## Records from a data collection
┏━━

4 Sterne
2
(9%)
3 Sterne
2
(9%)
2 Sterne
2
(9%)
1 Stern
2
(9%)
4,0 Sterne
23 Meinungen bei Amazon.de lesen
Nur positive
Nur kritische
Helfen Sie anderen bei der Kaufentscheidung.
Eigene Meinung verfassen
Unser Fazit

┗━━
┏━━

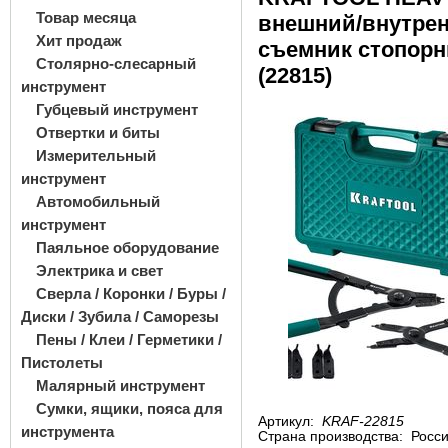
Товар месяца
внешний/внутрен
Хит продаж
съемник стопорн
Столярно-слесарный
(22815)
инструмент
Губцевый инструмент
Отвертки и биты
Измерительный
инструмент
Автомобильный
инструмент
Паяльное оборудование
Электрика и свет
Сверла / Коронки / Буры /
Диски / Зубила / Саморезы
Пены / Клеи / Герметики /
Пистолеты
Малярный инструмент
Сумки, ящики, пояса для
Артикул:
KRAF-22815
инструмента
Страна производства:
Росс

┗━━

## Task item
Set down precisely the lines above between the line holding "Helfen Sie anderen bei der Kaufentscheidung." and the line holding "Unser Fazit", inclusive, and nothing beyond them.

## Result of this task
Helfen Sie anderen bei der Kaufentscheidung.
Eigene Meinung verfassen
Unser Fazit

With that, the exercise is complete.